452. Determinaron luego el día de su partida, y el santo esposo con diligencia salió por Nazaret a buscar alguna bestezuela en que llevar a la Señora del mundo; y no fácilmente pudo hallarla, por la mucha gente que salía a diferentes ciudades a cumplir con el mismo edicto del emperador. Pero después de muchas diligencias y penoso cuidado halló San José un jumentillo humilde, que si pu­diéramos llamarle dichoso, lo había sido entre todos los animales irracionales, pues no sólo llevó a la Reina de todo lo criado, y en ella al Rey y Señor de los reyes y señores, pero después se halló en el nacimiento del niño (Is 1, 3) y dio a su Criador el obsequio que los hombres

le negaron, como adelante se dirá (Cf. infra n. 485). Previnieron lo necesario para el viaje, que fue jornada de cinco días; y era la recámara de los di­vinos caminantes con el mismo aparato que llevaron en la primera peregrinación que hicieron a casa de San Zacarías, como arriba se dijo, libro ni, capítulo 15, número 196, porque sólo llevaban pan y fruta y algunos peces, que era el ordinario manjar y regalo de que usaban.
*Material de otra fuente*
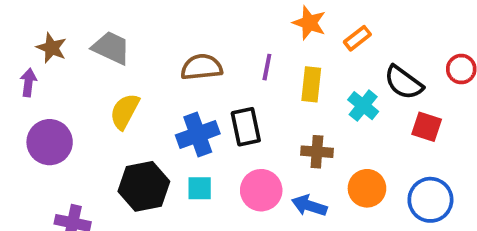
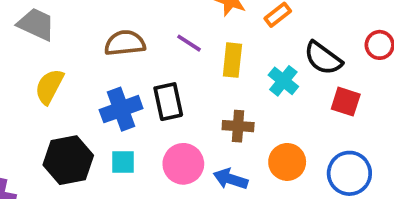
purple line: (267, 67) -> (189, 43), turned -68

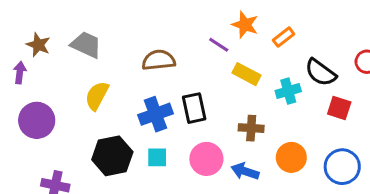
purple line: (189, 43) -> (219, 45), moved
yellow rectangle: (232, 60) -> (247, 74), turned -68
cyan cross: (283, 81) -> (288, 91), turned 35

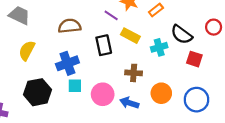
black rectangle: (194, 108) -> (104, 45), moved
cyan square: (157, 157) -> (75, 86), moved

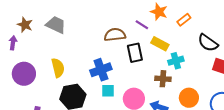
brown semicircle: (70, 26) -> (115, 35), moved
cyan cross: (159, 47) -> (176, 61), moved
yellow semicircle: (27, 51) -> (58, 68), moved, turned 138

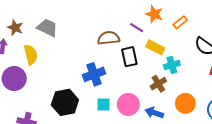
yellow semicircle: (58, 68) -> (31, 55), moved
brown cross: (163, 79) -> (158, 84), turned -35
cyan square: (108, 91) -> (103, 104), moved

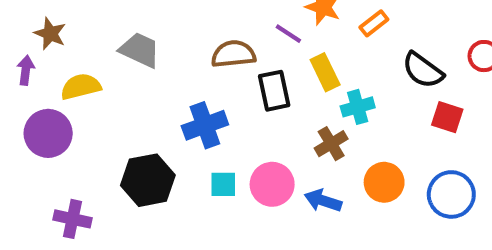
gray trapezoid: (47, 28) -> (140, 50), moved
yellow rectangle: (155, 47) -> (325, 72), turned 36
yellow semicircle: (31, 55) -> (81, 87), turned -90

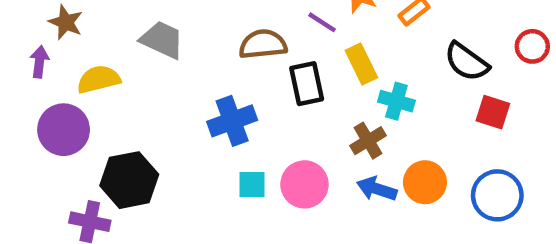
cyan cross: (358, 107) -> (396, 101), turned 32
black hexagon: (148, 180) -> (129, 180), moved
blue arrow: (323, 201) -> (377, 189), moved

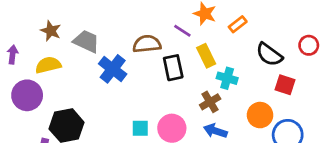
brown star: (66, 22) -> (51, 31), moved
blue cross: (232, 121) -> (113, 69), moved, turned -32
orange circle: (425, 182) -> (260, 115), moved

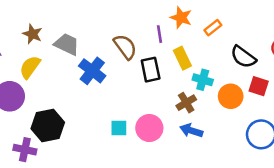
purple line: (182, 31) -> (159, 34), turned 48
brown semicircle: (147, 44) -> (125, 47), turned 60
yellow semicircle: (48, 65) -> (30, 67), turned -40
orange circle: (260, 115) -> (231, 96), moved

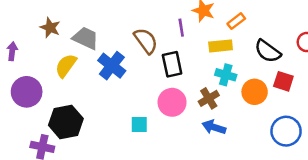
yellow rectangle: (182, 58) -> (221, 46), moved, turned -70
yellow semicircle: (30, 67) -> (66, 66), moved
pink circle: (149, 128) -> (172, 102), moved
Y como la prudentísima Virgen tenía luz de que tardaría mucho tiempo en volver a su casa, no sólo llevó consigo las mantillas y fajos prevenidos para su divino parto, pero dispuso las cosas con disimu­lación, de manera que todas estuviesen al intento de los fines del Señor y sucesos que esperaba; y dejaron encargada su casa a quien cuidase de ella mientras volvían.